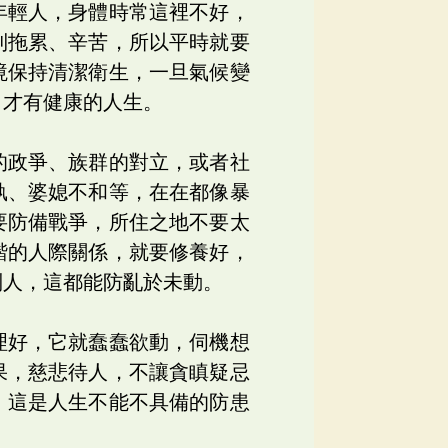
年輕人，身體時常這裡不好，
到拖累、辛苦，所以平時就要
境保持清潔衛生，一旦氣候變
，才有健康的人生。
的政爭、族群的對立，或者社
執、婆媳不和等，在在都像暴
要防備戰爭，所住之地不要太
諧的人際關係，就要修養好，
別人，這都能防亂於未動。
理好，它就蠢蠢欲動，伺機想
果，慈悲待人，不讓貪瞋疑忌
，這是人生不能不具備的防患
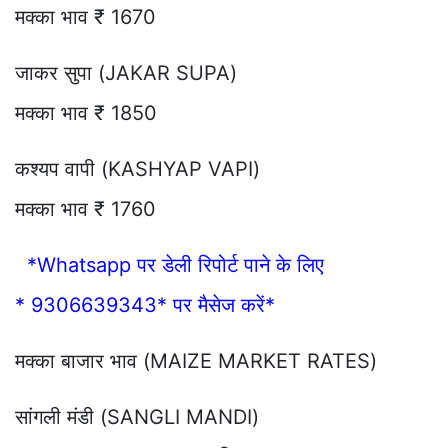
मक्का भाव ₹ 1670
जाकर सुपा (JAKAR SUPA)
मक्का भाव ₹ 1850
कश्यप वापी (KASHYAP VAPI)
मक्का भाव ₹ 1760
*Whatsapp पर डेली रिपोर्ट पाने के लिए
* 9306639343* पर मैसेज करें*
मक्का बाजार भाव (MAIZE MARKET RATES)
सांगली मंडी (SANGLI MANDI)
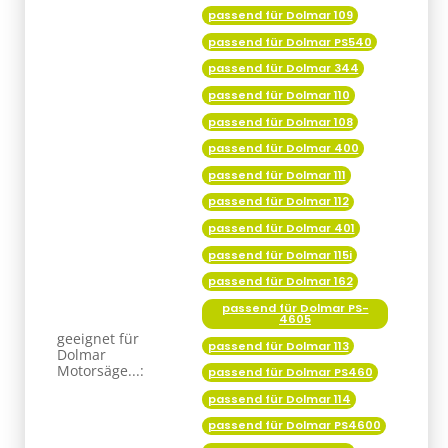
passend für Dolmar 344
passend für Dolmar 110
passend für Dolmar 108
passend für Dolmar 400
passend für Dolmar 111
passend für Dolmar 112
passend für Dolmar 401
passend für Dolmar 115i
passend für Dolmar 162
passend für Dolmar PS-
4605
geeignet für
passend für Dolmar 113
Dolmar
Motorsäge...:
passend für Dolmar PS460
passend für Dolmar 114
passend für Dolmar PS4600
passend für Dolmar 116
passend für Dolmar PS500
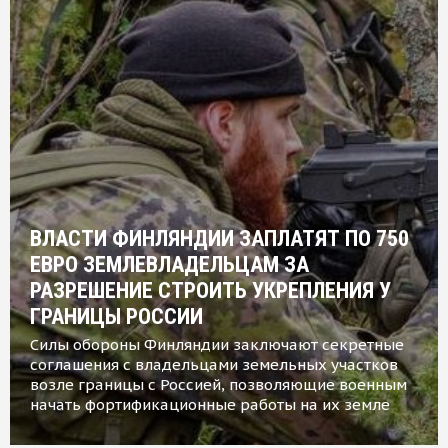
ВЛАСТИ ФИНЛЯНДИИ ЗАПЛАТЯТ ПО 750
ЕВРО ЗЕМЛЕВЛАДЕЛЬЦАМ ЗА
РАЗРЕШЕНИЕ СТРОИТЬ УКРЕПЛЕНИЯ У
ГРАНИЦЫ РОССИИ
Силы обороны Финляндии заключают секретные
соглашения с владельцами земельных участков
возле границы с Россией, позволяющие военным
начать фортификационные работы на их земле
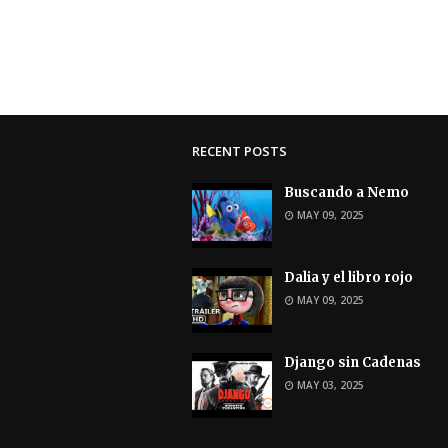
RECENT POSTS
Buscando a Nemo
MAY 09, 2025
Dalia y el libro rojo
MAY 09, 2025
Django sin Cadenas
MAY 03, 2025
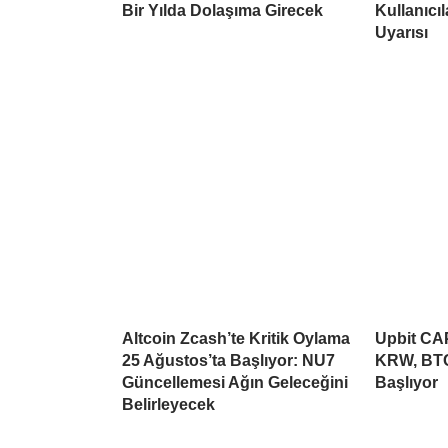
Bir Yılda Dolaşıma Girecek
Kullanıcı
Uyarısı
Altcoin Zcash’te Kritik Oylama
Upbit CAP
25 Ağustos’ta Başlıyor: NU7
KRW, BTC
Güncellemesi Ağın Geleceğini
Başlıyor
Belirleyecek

*The problem*:
Across the listing above, report every line where "Başlıyor" occurs.

*Response*:
25 Ağustos’ta Başlıyor: NU7
Başlıyor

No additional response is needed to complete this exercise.